Bandırma Vapuru, 1878 yılında İskoçya'nın Glasgow şehrinde Mac. Intyre Paisley - Huston and Cardett tersanesinde 21 numaralı sırayla 279 grostonluk yolcu ve yük vapuru olarak inşa edilmiştir. Geminin adı yapılışından itibaren Bandırma Vapuru değildi tabii. İlk olarak Trocadero adıyla hizmete giren gemi, beş yıl boyunca Dussey and Robinson şirketi tarafından işletilmiş ve daha sonra 1883 yılında Yunanistan'daki H. Psicha Preus Firmasına satılarak Kymi adını almış ve Londra’da olan kaydı Pire Limanına taşınmıştır. Ancak 1891 yılında Cap. Andereadis firmasına satılmış ve ne yazık ki kaza sonucu batmıştır. Bu talihsiz olay sonrasında gemi yüzdürülüp İstanbul Rama Derasimo firmasına satılarak Kymi adıyla İstanbul limanına kaydedilmiş ve Türkiye sularında faaliyet göstermeye devam etmiştir. 
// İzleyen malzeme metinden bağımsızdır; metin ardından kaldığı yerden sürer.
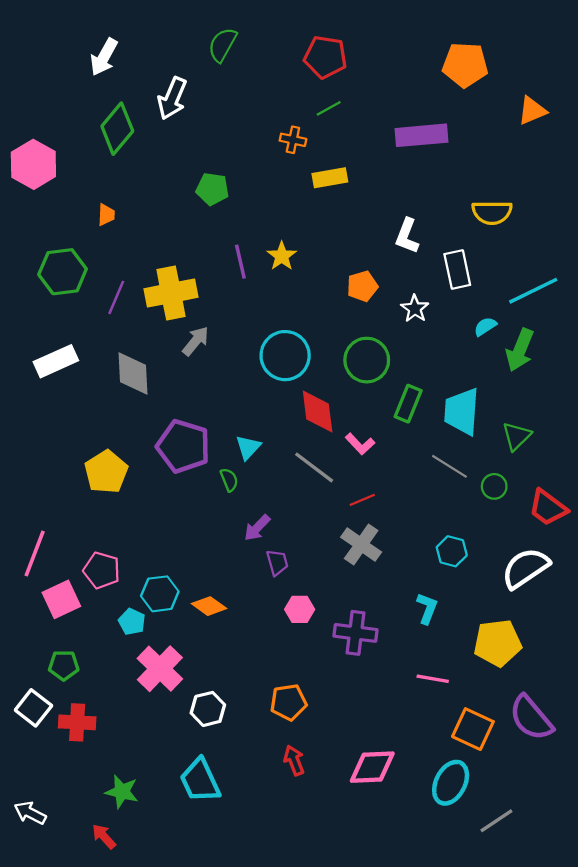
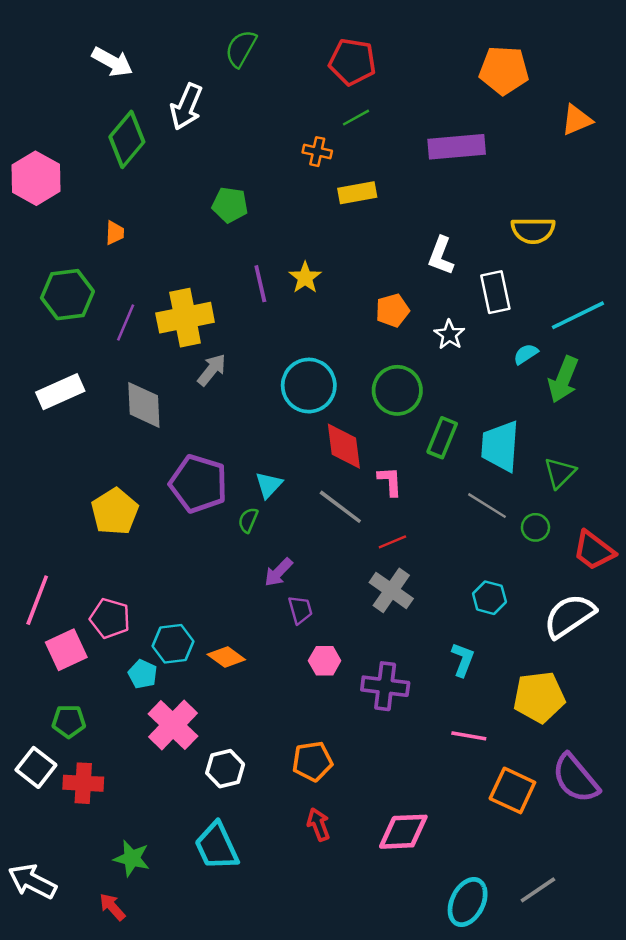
white arrow: (104, 57) -> (112, 62), turned -90
pink L-shape: (360, 444) -> (390, 481), turned -140
green semicircle: (229, 480) -> (248, 520), turned -135
cyan ellipse: (451, 783) -> (468, 902), moved
white arrow: (30, 813) -> (32, 881), size x1.4

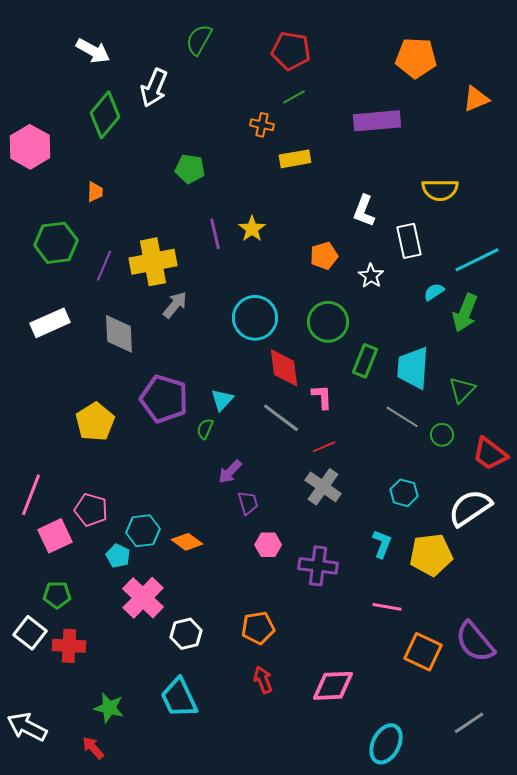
yellow pentagon: (539, 697) -> (431, 555), moved
gray line: (538, 890) -> (469, 723), moved

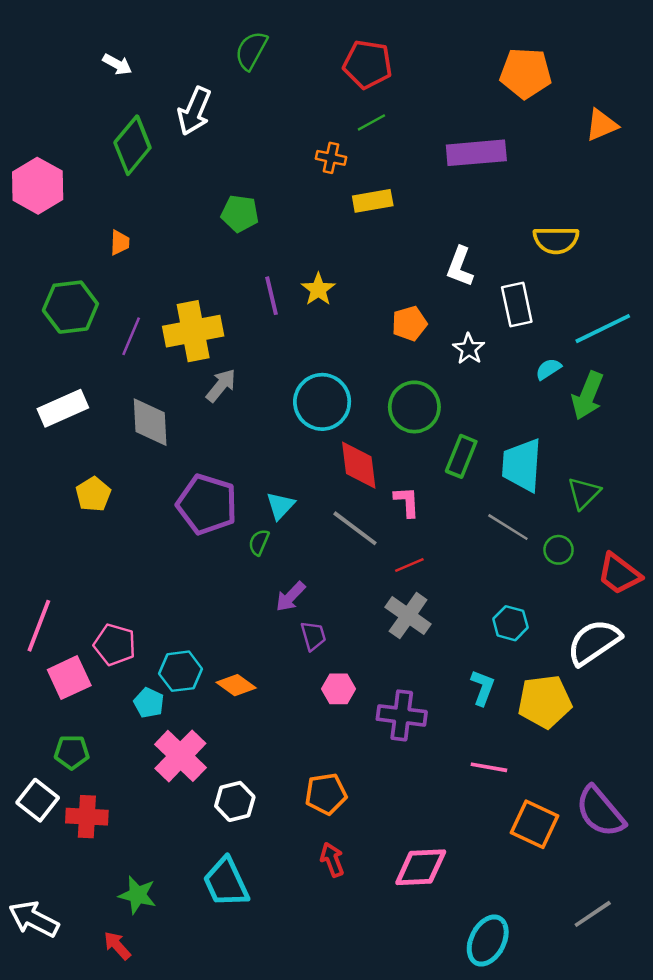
white arrow: (93, 51) -> (117, 64), size x0.7
yellow pentagon: (95, 422) -> (93, 494), moved, size x0.7

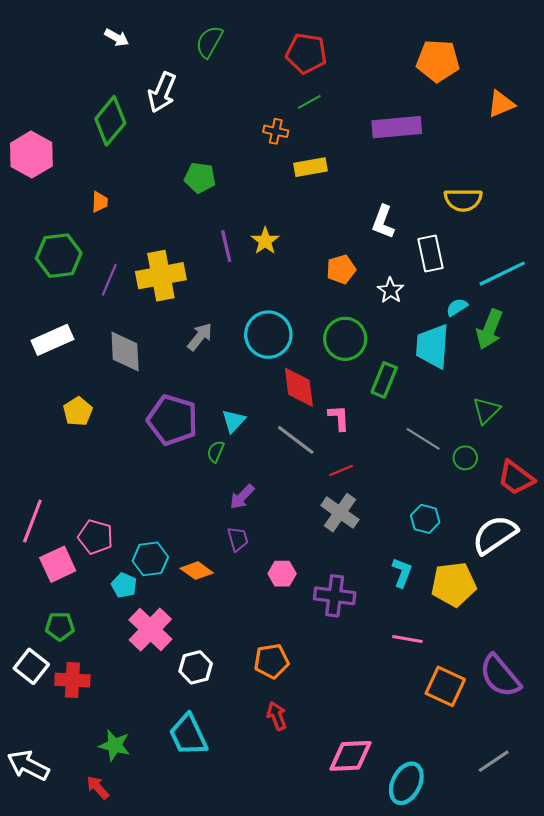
white arrow: (117, 64) -> (117, 38), moved
gray arrow: (221, 385) -> (200, 337), moved
cyan trapezoid: (522, 465) -> (433, 346), moved
purple trapezoid: (313, 636) -> (238, 539), moved
pink diamond: (421, 867) -> (350, 756), moved

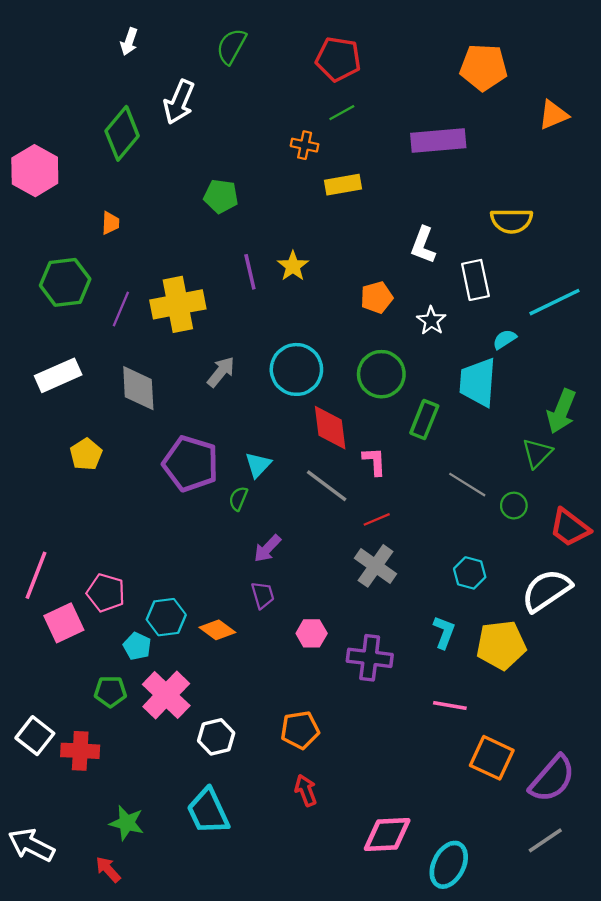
white arrow: (117, 38) -> (129, 42), turned 80
green arrow: (489, 329) -> (562, 411), moved
green pentagon: (60, 626) -> (110, 692), moved
purple semicircle: (500, 676) -> (552, 779), moved, turned -99

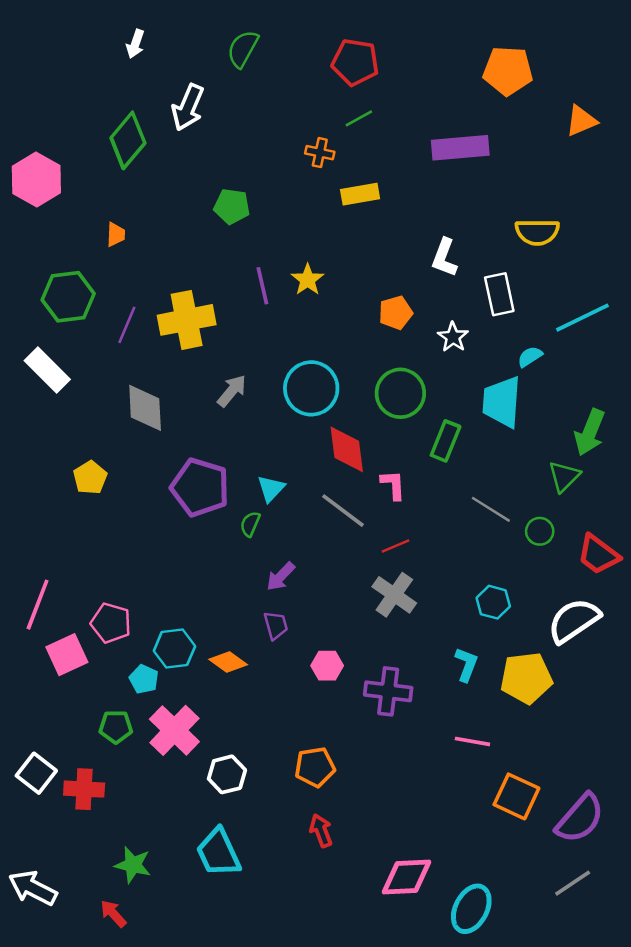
white rectangle: (58, 375) -> (47, 370), moved, turned 69

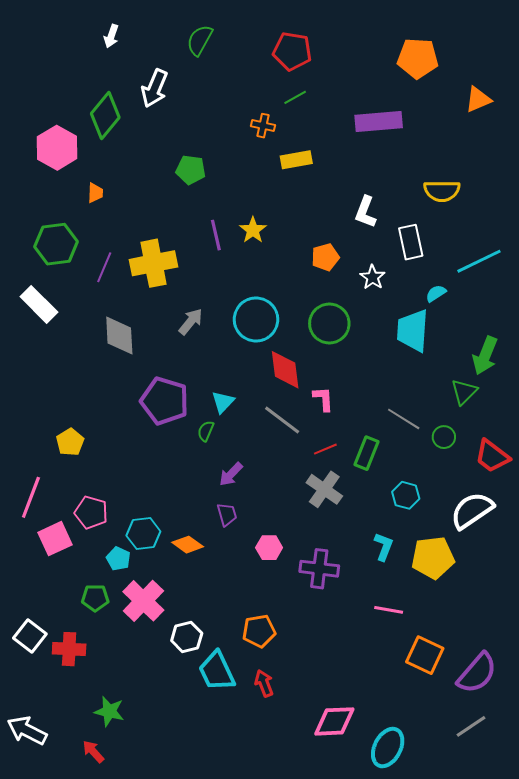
pink hexagon: (36, 179) -> (57, 148), moved
green rectangle: (446, 441) -> (367, 453), moved
yellow pentagon: (90, 478) -> (70, 442), moved
cyan trapezoid: (218, 853) -> (217, 671), moved

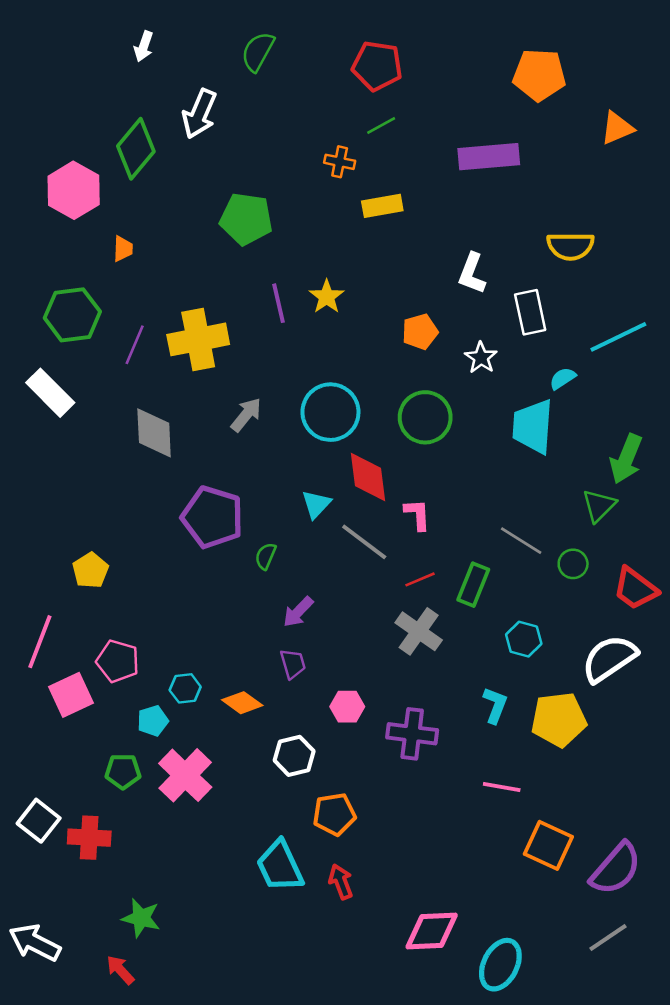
green pentagon: (191, 170) -> (246, 219), size x1.4
cyan triangle: (223, 402) -> (316, 504), moved
cyan hexagon: (143, 534) -> (185, 688), size x0.7
cyan pentagon: (118, 559) -> (153, 721), turned 30
white hexagon: (187, 637) -> (294, 756), moved

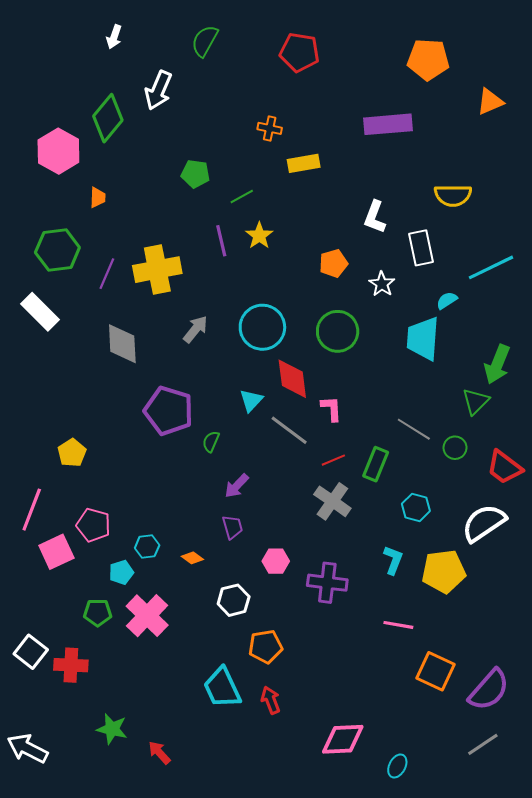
green line: (381, 125) -> (242, 196), moved
green pentagon: (246, 219) -> (195, 174), size x0.7
orange diamond: (242, 703) -> (192, 558), size x0.7
cyan ellipse: (500, 965) -> (397, 766), size x0.6
red arrow: (120, 970) -> (159, 753), moved

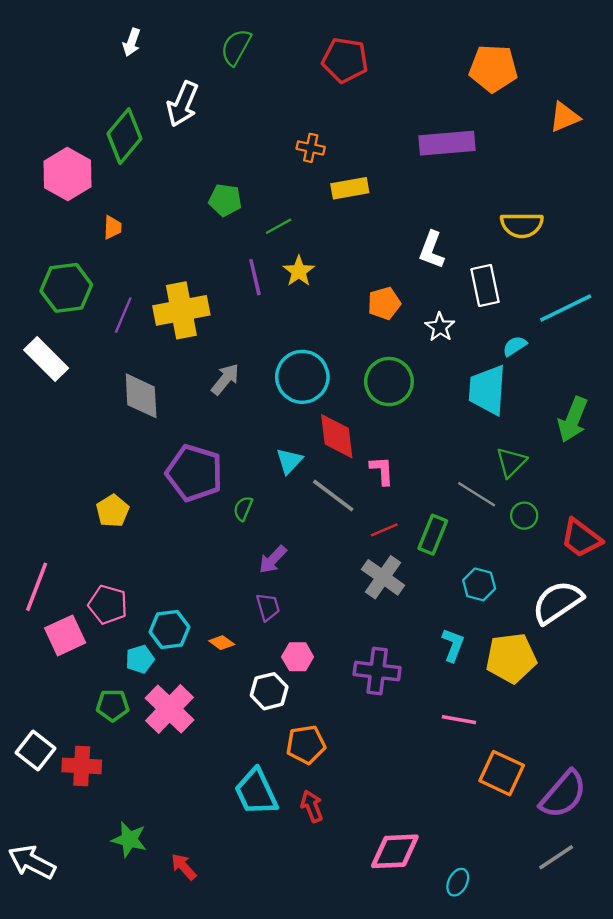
green triangle: (476, 401) -> (511, 462), moved
yellow pentagon: (72, 453) -> (113, 511), moved
cyan hexagon: (147, 547) -> (169, 630), size x1.4
pink hexagon: (276, 561) -> (298, 657), moved

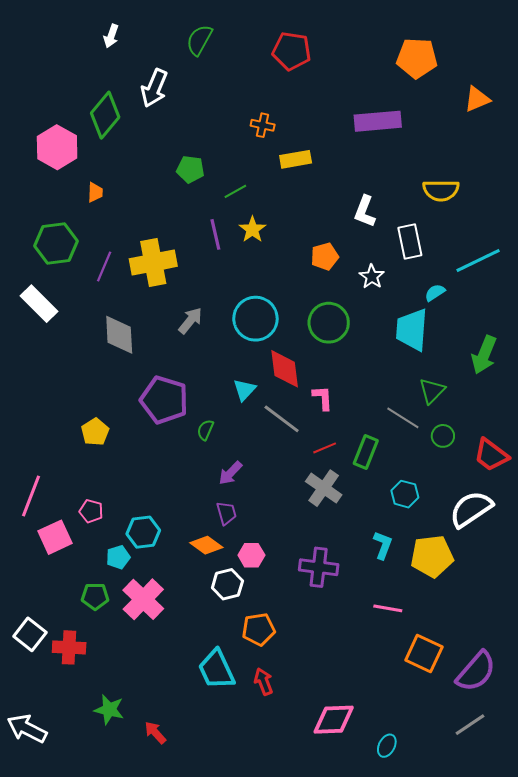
pink pentagon: (108, 605) -> (91, 511), size x0.7
orange diamond: (222, 643) -> (206, 545), moved, size x1.5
1894 yılında Osmanlı İmparatorluğu'nun Deniz Yolları İşletmesi olan İdare-i Mahsusa'ya nakledilmiş ve Türk bayrağı çekilerek adı Panderma olarak değiştirilmiştir. Osmanlı İmparatorluğu'nun son dönemlerinde Marmara Denizi kıyılarında, Tekirdağ, Mürefte, Şarköy, Karabiga ve Erdek arasında yük ve yolcu seferleri yapmıştır. 

1910 yılında İdare-i Mahsusa statü değiştirmiş ve Osmanlı Seyrüsefain İdaresi (Osmanlı Denizcilik İşletmesi) olarak kurulunca geminin adı Bandırma olarak değiştirilmiş ve posta vapuru olarak hizmet vermeye başlamıştır. Hatta 19 Mayıs 1919 tarihinde Atatürk ve silah arkadaşlarını Samsun'a getirdikten sonra yine posta hizmetlerine devam etmiştir. Ancak gemi, Türkiye Cumhuriyeti'nin kuruluşundan sonra 1924 yılında hizmet dışı bırakılmış ve 1925 yılında Türk armatör Bozmacı İlhami tarafından satın alınarak dört ay içinde hurda olarak parçalanmıştır. 

Bandırma Vapuru'nun tarih boyunca yaşadığı bu dönüşümler ve sonrasında 2003 yılında müze olarak açılması, Türkiye'nin denizcilik tarihinde önemli bir yer edinmektedir. Bu gemi, sadece bir taşıyıcı olarak değil, aynı zamanda ulusal bir kurtuluşun ve bağımsızlığın simgesi olarak da anlam taşımaktadır.